Exercise details
Your reply should hold only the lines from the records below where "niemowląt" occurs.
+++ Record extracts
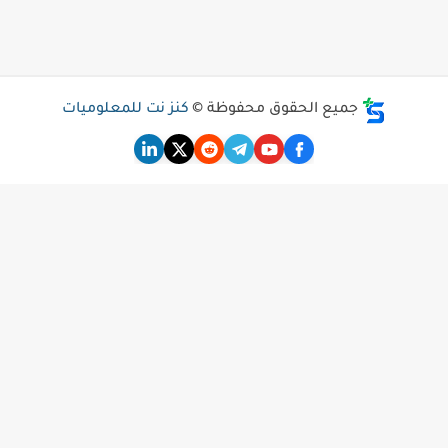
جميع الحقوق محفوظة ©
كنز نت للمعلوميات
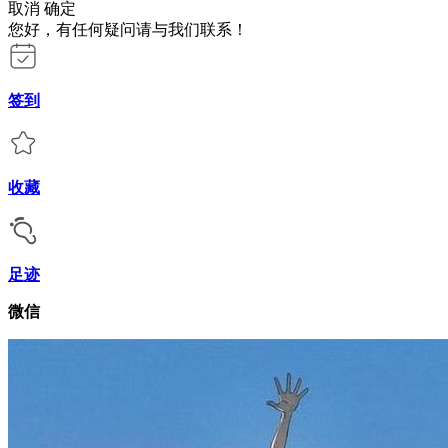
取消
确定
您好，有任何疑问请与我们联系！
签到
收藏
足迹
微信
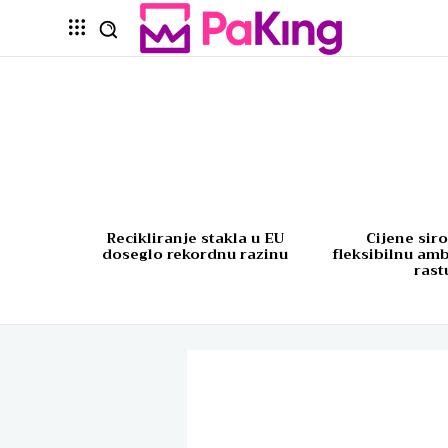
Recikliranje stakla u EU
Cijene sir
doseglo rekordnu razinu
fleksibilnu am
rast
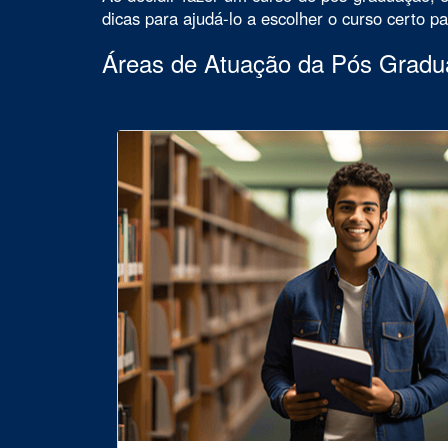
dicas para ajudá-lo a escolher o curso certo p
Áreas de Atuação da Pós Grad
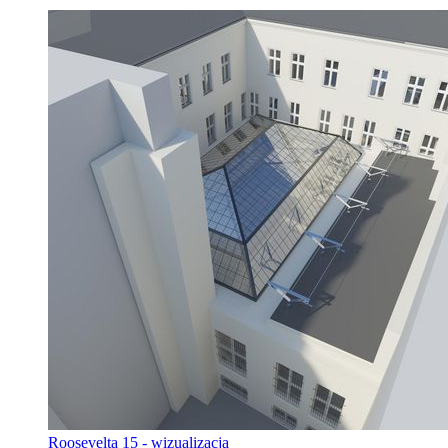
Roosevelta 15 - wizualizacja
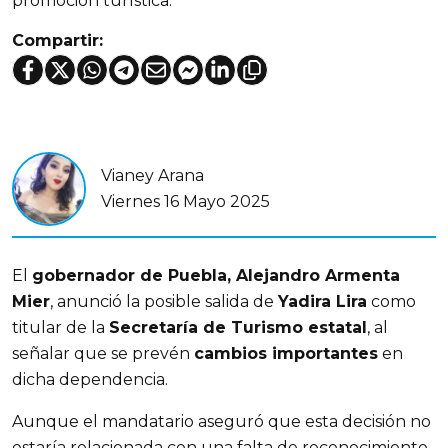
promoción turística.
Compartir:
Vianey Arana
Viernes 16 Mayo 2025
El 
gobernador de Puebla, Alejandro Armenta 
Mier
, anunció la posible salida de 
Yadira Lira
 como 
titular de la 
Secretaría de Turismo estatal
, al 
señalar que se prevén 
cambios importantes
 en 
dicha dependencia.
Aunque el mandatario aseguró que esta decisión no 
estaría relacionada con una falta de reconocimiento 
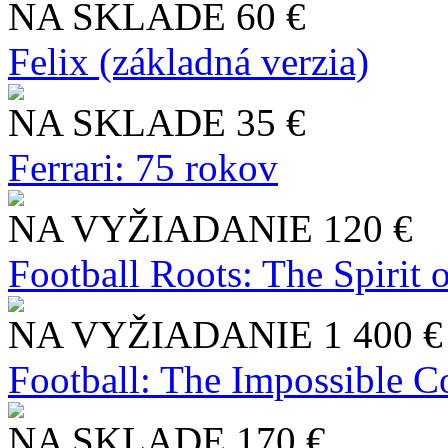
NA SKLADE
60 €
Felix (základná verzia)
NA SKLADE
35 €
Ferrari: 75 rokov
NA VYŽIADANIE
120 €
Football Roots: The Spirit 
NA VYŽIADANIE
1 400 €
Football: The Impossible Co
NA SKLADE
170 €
++++++
+++ Record extracts
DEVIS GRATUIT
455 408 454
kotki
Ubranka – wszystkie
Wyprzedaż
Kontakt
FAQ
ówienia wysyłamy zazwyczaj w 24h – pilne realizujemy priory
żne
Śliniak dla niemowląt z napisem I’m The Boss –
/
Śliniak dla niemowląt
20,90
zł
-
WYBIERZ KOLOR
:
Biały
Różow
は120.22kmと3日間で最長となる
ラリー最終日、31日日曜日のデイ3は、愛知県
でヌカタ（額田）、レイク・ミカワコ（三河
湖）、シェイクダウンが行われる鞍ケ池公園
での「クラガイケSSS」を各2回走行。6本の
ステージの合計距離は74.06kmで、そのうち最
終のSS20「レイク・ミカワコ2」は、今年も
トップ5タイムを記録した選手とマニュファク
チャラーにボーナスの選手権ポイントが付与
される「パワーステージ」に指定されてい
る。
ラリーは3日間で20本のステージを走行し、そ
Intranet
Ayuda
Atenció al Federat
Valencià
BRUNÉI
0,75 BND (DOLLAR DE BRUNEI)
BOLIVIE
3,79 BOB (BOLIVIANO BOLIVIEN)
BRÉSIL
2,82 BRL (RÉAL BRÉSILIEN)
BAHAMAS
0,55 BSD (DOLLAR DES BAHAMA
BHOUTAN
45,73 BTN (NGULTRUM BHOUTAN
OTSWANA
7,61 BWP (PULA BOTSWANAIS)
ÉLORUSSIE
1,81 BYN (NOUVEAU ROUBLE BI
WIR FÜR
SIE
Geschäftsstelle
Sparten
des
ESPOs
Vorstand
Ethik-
++++++
Solution
Śliniak dla niemowląt z napisem I’m The Boss –
Śliniak dla niemowląt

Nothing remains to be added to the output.